Bryony Lavery has worked successfully with Frantic Assembly a couple of times before and the combination is perfect for a tragic cautionary tale featuring two pairs of weary parents.

The occasion for them to come together is a flood of potentially biblical proportions that threatens their locality but for whatever reason leaves one house safe where another, only 123 steps away is not.

The visitors, Joff (sic) and Marianne, played by Christopher Colquhoun and Eileen Walsh, are an ordinary, fun-loving couple with a nine-year-old daughter named Grace, who is a bit of a handful to say the least.

Their generous hosts, Richard Mylan and Penny Layden playing Ollie and Maud, are religious zealots filled with sweetness and light as a contrast to the insomniac irritability of their new-found friends. For the home team, daughter Joyous lives up to her name.

To say that these couples are chalk and cheese would not be understating things, but strange times lead to unusual bedfellows.

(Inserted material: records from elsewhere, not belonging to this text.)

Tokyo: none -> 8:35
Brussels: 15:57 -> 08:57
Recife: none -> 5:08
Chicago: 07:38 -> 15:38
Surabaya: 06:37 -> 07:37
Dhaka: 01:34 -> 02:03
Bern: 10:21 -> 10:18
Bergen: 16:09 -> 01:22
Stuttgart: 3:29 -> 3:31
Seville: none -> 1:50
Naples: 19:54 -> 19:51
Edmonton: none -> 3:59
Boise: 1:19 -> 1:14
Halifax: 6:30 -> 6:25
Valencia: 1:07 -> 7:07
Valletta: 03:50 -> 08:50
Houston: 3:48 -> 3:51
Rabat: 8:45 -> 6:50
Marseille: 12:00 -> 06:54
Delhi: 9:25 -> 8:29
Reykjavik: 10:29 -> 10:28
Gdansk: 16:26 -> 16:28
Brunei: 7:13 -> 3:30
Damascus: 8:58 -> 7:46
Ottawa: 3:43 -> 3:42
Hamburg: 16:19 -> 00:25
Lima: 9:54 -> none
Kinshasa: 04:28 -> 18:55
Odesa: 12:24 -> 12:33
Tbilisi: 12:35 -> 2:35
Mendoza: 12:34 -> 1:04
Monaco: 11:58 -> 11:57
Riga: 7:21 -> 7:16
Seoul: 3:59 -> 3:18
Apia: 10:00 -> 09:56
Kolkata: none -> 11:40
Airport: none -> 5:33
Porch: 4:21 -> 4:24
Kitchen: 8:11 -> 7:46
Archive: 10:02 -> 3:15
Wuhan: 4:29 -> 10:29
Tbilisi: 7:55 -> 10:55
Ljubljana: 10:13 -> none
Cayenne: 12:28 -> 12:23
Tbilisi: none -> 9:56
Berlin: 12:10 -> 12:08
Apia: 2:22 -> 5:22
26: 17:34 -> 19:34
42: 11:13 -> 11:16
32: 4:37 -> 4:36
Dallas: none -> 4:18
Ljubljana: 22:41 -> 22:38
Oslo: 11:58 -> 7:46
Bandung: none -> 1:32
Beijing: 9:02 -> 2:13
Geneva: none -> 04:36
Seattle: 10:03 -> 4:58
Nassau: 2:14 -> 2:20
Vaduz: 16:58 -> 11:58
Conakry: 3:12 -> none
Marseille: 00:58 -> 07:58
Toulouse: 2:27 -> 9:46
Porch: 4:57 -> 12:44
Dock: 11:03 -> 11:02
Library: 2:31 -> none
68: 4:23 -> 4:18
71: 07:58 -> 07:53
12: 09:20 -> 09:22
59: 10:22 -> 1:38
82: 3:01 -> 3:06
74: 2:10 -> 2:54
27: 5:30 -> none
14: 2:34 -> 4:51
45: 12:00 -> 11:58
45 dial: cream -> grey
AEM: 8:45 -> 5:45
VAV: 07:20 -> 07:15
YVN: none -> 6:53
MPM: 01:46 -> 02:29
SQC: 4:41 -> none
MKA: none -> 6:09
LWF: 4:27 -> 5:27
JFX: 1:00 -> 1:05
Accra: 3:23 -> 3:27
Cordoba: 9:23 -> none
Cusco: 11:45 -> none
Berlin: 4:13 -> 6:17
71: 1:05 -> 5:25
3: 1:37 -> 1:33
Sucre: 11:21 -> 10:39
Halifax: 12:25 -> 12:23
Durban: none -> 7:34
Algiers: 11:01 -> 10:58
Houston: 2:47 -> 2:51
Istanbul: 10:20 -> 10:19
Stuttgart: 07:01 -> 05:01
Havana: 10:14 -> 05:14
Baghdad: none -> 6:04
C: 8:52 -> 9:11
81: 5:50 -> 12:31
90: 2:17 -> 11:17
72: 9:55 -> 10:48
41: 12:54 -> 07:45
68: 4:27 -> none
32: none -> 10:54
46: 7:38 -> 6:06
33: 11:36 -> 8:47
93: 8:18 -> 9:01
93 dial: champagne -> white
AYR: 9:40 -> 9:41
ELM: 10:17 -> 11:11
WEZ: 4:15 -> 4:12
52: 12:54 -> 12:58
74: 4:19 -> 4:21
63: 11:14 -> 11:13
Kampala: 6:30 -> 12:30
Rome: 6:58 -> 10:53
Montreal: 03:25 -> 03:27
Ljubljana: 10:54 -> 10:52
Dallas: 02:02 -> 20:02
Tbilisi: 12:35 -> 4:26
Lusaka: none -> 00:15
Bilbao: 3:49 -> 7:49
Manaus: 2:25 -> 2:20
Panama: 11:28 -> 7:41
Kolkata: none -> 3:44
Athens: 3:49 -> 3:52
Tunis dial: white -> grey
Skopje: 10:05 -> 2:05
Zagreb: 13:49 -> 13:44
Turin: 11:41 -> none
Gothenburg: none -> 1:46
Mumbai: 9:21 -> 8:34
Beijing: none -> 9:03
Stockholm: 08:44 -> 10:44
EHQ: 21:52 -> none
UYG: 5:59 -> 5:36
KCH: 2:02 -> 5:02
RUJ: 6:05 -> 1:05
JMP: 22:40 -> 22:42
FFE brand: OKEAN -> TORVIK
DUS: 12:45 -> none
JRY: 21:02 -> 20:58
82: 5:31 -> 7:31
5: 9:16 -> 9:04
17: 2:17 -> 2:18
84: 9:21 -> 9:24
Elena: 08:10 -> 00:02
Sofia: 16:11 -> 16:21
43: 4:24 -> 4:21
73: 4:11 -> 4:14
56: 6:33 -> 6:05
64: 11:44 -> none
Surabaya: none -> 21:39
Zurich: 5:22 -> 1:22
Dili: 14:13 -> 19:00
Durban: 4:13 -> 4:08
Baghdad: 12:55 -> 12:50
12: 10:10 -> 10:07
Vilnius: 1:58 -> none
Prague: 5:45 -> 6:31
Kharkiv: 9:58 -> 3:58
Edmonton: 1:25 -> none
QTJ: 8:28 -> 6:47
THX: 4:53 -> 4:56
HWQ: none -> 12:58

From the very start, the disjointed nature of the storytelling is mirrored by that of John Bausor's set, which comprises a series of frames, some illuminated.

Slowly but surely throughout the 75 minutes, viewers begins to piece together a jigsaw puzzle plot and it will only slowly dawn on most that a tragedy has taken place.

Before that, the interactions of the two pairings seem amusing, particularly when each member of the quartet begins to act out of character.

However, once the terrible truth catches up with us, nothing else matters and everyone in the theatre finds themselves gripped by a tension that never lets up.

This means that, as a depiction of anguish and debate over parental responsibility, The Believers will take some beating.

What would be an exciting, well-told tale without any elaboration is taken to a much higher level by the company's inimitable style. Scott Graham, who both directs and choreographs, creates a number of memorable images using nothing more than his actors, those frames, a little clever illumination designed by Andy Purves and some gravity-defying very special effects.

It also helps to have four performers who give their all both physically and mentally in an effort to fill in those gaps and leave members of the audience suitably shaken.

The whole of The Believers is considerably greater than the sum of a number of pretty substantial parts making this a very different but deeply satisfying theatrical experience.